If you have taken the time and put in the effort to make an estate plan, you have made considerable progress towards ensuring that your health, wealth, and assets are managed according to your plans during your lifetime and after you pass away. For your carefully crafted estate plan to work correctly and accomplish your estate plan goals, you must plan for periodic maintenance of your estate plan. Fortunately, maintaining your estate plan is likely to take much less time and effort than creating the plan required.
Every person with an estate plan would benefit from reviewing their plan with their estate planning attorney every five to seven years, provided that they do not experience any significant life changes during the time between one review and another. Major life events like moving to a different state, the birth of a child, or divorce create a need to review and update an estate plan right away, instead of waiting until the next regularly scheduled review.
Now that you know that estate plans require periodic maintenance and when that maintenance needs to happen, you are likely wondering what kinds of things in your estate plan require revision and updating. One topic that your estate planning attorney will probably cover when you review your estate plan is whether the laws have changed in ways that could impact the way your estate plan is designed to function. During an estate plan review, you’ll also examine the choices that you made regarding others who will play roles in executing various parts of your estate plan, such as your executor and, if you have a trust, the trustee or trustees you appointed. It’s possible that one or more of those individuals have passed away, or that they can no longer serve in that capacity when the time comes. You might also realize that one or more of those people are not trustworthy, or that you’re not comfortable with them playing such a significant role in handling your affairs.

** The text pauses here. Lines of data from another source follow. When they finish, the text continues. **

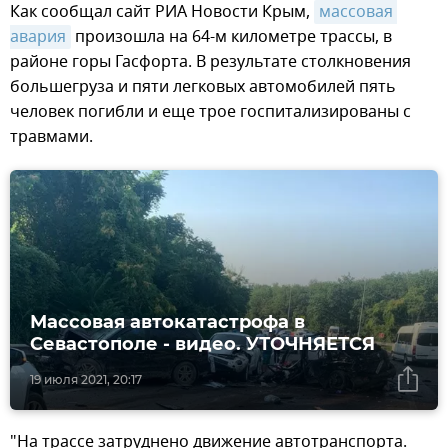
Как сообщал сайт РИА Новости Крым,
массовая 
авария
произошла на 64-м километре трассы, в
районе горы Гасфорта. В результате столкновения
большегруза и пяти легковых автомобилей пять
человек погибли и еще трое госпитализированы с
травмами.
Массовая автокатастрофа в
Севастополе - видео. УТОЧНЯЕТСЯ
19 июля 2021, 20:17
"На трассе затруднено движение автотранспорта.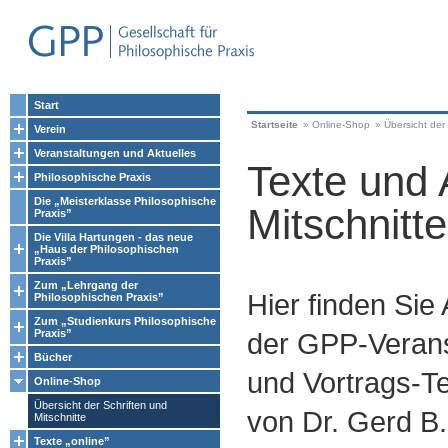
Start
Startseite
»
Online-Shop
»
Übersicht der 
Verein
Veranstaltungen und Aktuelles
Texte und 
Philosophische Praxis
Die „Meisterklasse Philosophische
Mitschnitte
Praxis”
Die Villa Hartungen - das neue
„Haus der Philosophischen
Praxis”
Zum „Lehrgang der
Hier finden Sie
Philosophischen Praxis”
Zum „Studienkurs Philosophische
Praxis”
der GPP-Verans
Bücher
und Vortrags-Te
Online-Shop
Übersicht der Schriften und
von Dr. Gerd B.
Mitschnitte
Texte „online”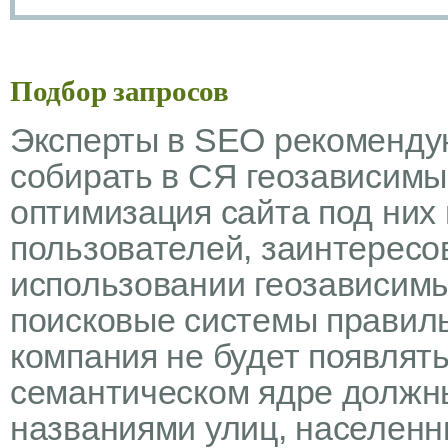
Подбор запросов
Эксперты в SEO рекомендую
собирать в СЯ геозависимы
оптимизация сайта под них
пользователей, заинтересов
использовании геозависимы
поисковые системы правиль
компания не будет появлять
семантическом ядре должны
названиями улиц, населенны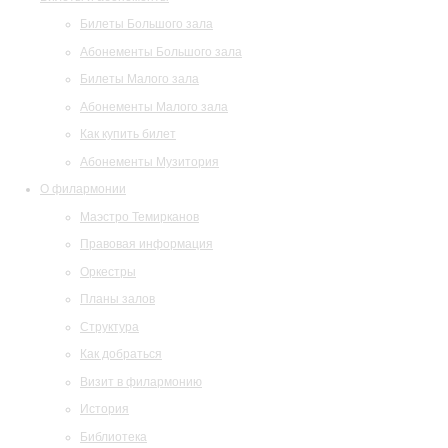
Билеты Большого зала
Абонементы Большого зала
Билеты Малого зала
Абонементы Малого зала
Как купить билет
Абонементы Музитория
О филармонии
Маэстро Темирканов
Правовая информация
Оркестры
Планы залов
Структура
Как добраться
Визит в филармонию
История
Библиотека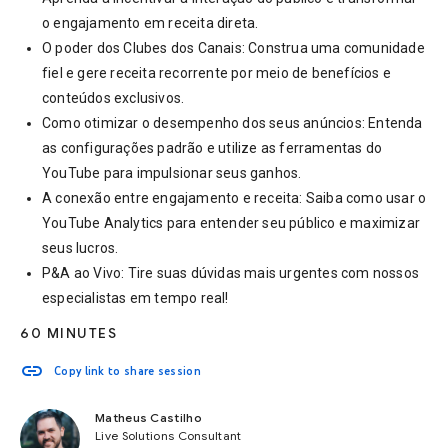
o engajamento em receita direta.
O poder dos Clubes dos Canais: Construa uma comunidade
fiel e gere receita recorrente por meio de benefícios e
conteúdos exclusivos.
Como otimizar o desempenho dos seus anúncios: Entenda
as configurações padrão e utilize as ferramentas do
YouTube para impulsionar seus ganhos.
A conexão entre engajamento e receita: Saiba como usar o
YouTube Analytics para entender seu público e maximizar
seus lucros.
P&A ao Vivo: Tire suas dúvidas mais urgentes com nossos
especialistas em tempo real!
60 MINUTES
link
Copy link to share session
Matheus Castilho
Live Solutions Consultant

Beneficiaries are another area of an estate plan that require review and updating. IRAs, 401ks, life insurance policies, and any other assets in your estate plan that have beneficiary designations must be reviewed to ensure that those designations are accurate. When you pass away, each asset with a beneficiary designation will pass to the beneficiaries named in the designation regardless of your intent. For example, consider what would happen if you name your firstborn child as the beneficiary of your IRA. If you have two more children during your lifetime and you do not update your beneficiary designation to include them, the two children who are not named as beneficiaries do not inherit any of that IRA. Check each beneficiary designation to be sure that the named individual or individuals are the people whom you plan to transfer those assets to when you pass away. If you discover that one or more beneficiary designations are not accurate, work with your estate planning attorney to change them.